Sello: Mascot Records
Que haya sido un sello como Mascot el que finalmente se haya hecho cargo de la carrera de Chris Poland debería decir mucho acerca de los senderos tomados por este hombre para dar a conocer su pericia con la guitarra.
Chris Poland es (o debería ser) conocido por su labor como guitarrista en los primerísimos Megadeth, los que hacían thrash metal muy por encima de las modas y de la comercialidad, esto es un músico que se movió en el verdadero underground de los años ochenta, el que dio como resultado bandas tan interesantes como Slayer, Testament o los mismos Megadeth hasta que se perdieron en la maraña de la comercialidad metalera.
Chris Poland tocó muchos palos desde su expulsión del grupo de Mustaine, y en el presente lidera el proyecto que nos ocupa, OHM, un quinteto de música instrumental que poco o nada tiene que ver con el metal, y que recuerda a lo hecho por Bily Sheehan y Tony Macalpine en los descacharrantes Devil Slingshot, otros cachorros del sello Mascot abanderados de la música instrumental.
Corre pareja la carrera de Chris Poland a la de otro gran guitarrista de aquellos años, el señor Alex Scholnick de Testament, que también tiene su trío de música jazzística y rockista a partes iguales, pues eso es, ni más ni menos, lo que encontramos en este redondo: música instrumental con influencias de rock y de jazz a partes iguales, música interesante para los sibaritas pero que, nos tememos, al gran público no llegará nunca.
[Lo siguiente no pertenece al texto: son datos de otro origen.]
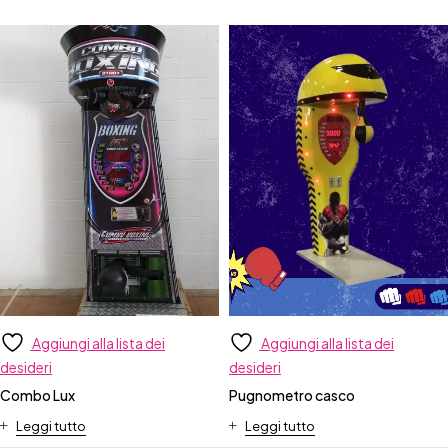
Aggiungi alla lista dei
Aggiungi alla lista dei
desideri
desideri
Combo Lux
Pugnometro casco
Leggi tutto
Leggi tutto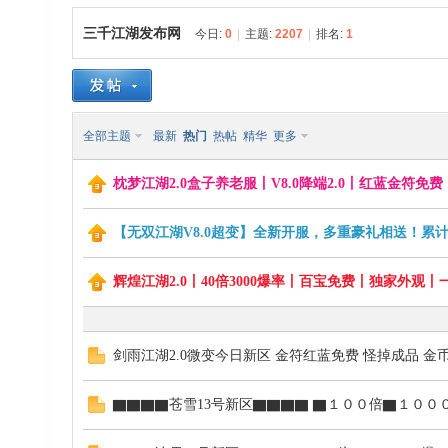
三千江湖发布网
今日:
0
|
主题:
2207
|
排名:
1
30
»
›
›
全部主题
最新
热门
热帖
精华
更多
枕梦江湖2.0盒子养老服丨V8.0降端2.0丨红蓝金符
【无双江湖V8.0超变】全新开服，多重豪礼相送！
00
辉煌江湖2.0丨40倍3000爆率丨百宝免费丨独家外观丨一切
剑雨江湖2.0微变今日新区 金符红蓝免费 怪掉成品 金
▇▇▇▇苍雪13号新区▇▇▇▇ ▇１００倍▇１００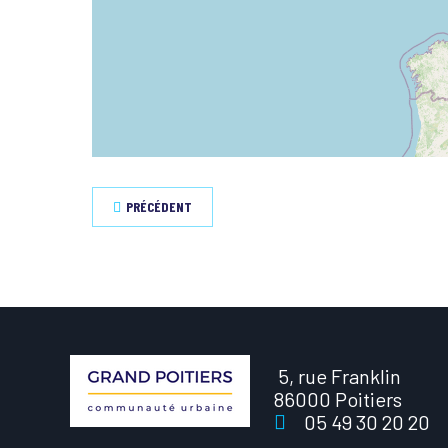
PRÉCÉDENT
5, rue Franklin
86000 Poitiers
05 49 30 20 20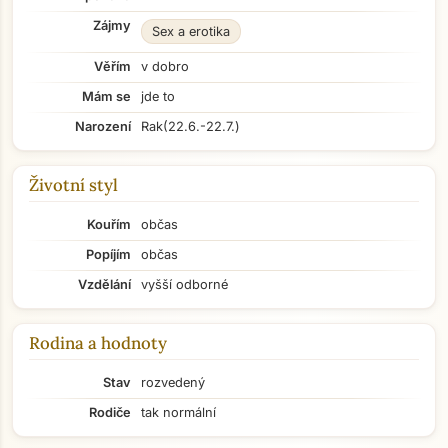
Zájmy
Sex a erotika
Věřím
v dobro
Mám se
jde to
Narození
Rak
(22.6.-22.7.)
Životní styl
Kouřím
občas
Popíjím
občas
Vzdělání
vyšší odborné
Rodina a hodnoty
Stav
rozvedený
Rodiče
tak normální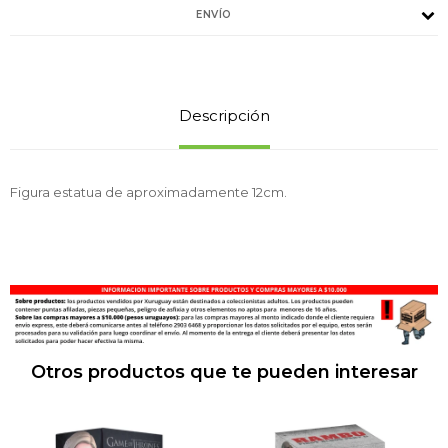
ENVÍO
Descripción
Figura estatua de aproximadamente 12cm.
Otros productos que te pueden interesar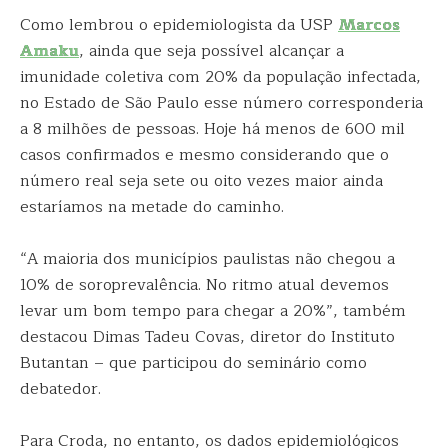
Como lembrou o epidemiologista da USP
Marcos
Amaku
, ainda que seja possível alcançar a
imunidade coletiva com 20% da população infectada,
no Estado de São Paulo esse número corresponderia
a 8 milhões de pessoas. Hoje há menos de 600 mil
casos confirmados e mesmo considerando que o
número real seja sete ou oito vezes maior ainda
estaríamos na metade do caminho.
“A maioria dos municípios paulistas não chegou a
10% de soroprevalência. No ritmo atual devemos
levar um bom tempo para chegar a 20%”, também
destacou Dimas Tadeu Covas, diretor do Instituto
Butantan – que participou do seminário como
debatedor.
Para Croda, no entanto, os dados epidemiológicos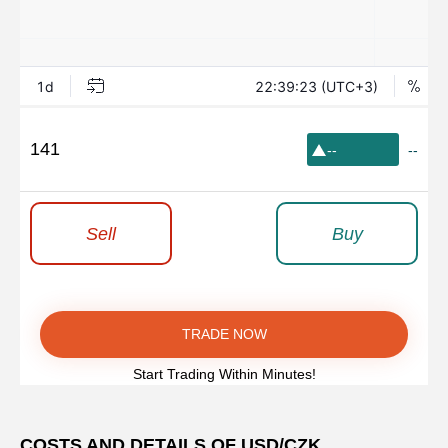
141
--
--
Sell
Buy
TRADE NOW
Start Trading Within Minutes!
COSTS AND DETAILS OF USD/CZK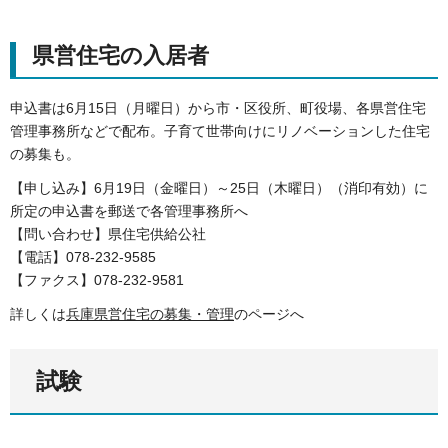
県営住宅の入居者
申込書は6月15日（月曜日）から市・区役所、町役場、各県営住宅
管理事務所などで配布。子育て世帯向けにリノベーションした住宅
の募集も。
【申し込み】6月19日（金曜日）～25日（木曜日）（消印有効）に
所定の申込書を郵送で各管理事務所へ
【問い合わせ】県住宅供給公社
【電話】078-232-9585
【ファクス】078-232-9581
詳しくは
兵庫県営住宅の募集・管理
のページへ
試験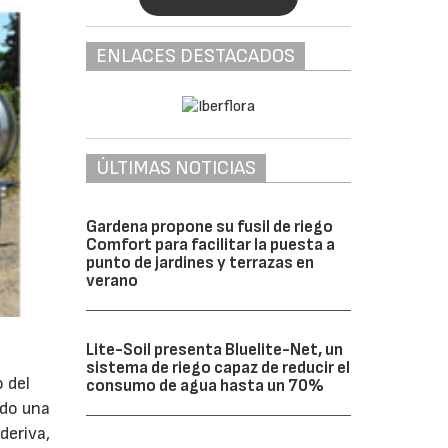
ENLACES DESTACADOS
ÚLTIMAS NOTICIAS
Gardena propone su fusil de riego
Comfort para facilitar la puesta a
punto de jardines y terrazas en
verano
Lite-Soil presenta Bluelite-Net, un
sistema de riego capaz de reducir el
 del
consumo de agua hasta un 70%
ndo una
deriva,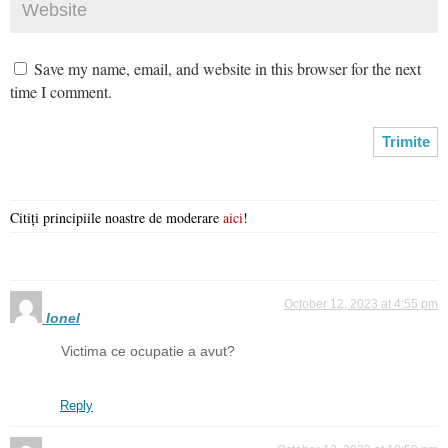
Save my name, email, and website in this browser for the next
time I comment.
Citiți principiile noastre de moderare
aici
!
October 12, 2023 at 4:55 pm
Ionel
Victima ce ocupatie a avut?
Reply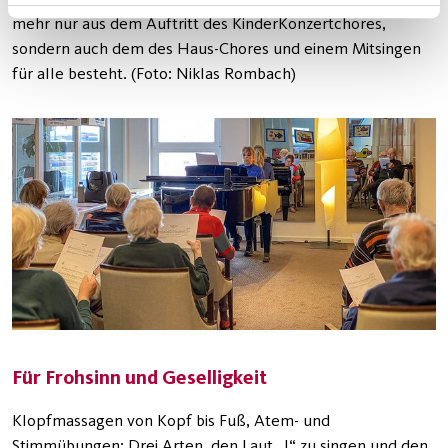
mehr nur aus dem Auftritt des KinderKonzertchores,
sondern auch dem des Haus-Chores und einem Mitsingen
für alle besteht. (Foto: Niklas Rombach)
Für Frohsinn und Geselligkeit
Klopfmassagen von Kopf bis Fuß, Atem- und
Stimmübungen: Drei Arten, den Laut „I“ zu singen und den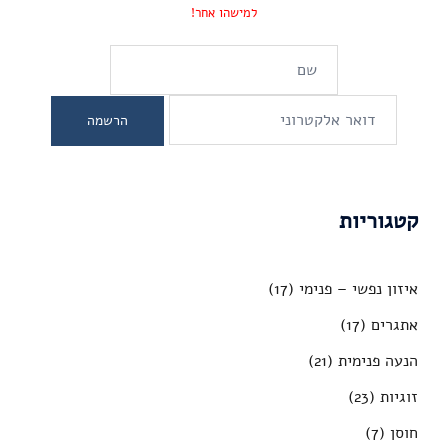
למישהו אחר!
קטגוריות
איזון נפשי – פנימי
(17)
אתגרים
(17)
הנעה פנימית
(21)
זוגיות
(23)
חוסן
(7)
Debe de importarle eso muy poco a Chris Poland, que ha sacrificado hace ya mucho tiempo la comercialidad en aras a una música honesta, fuera de modas y coherente con una carrera que ya poco tiene que ver con el metal en cualquiera de sus vertientes, porque este disco es todavía menos metalero que el de Devil Slingshot, aunque, eso sí, se trata de una verdadera gozada.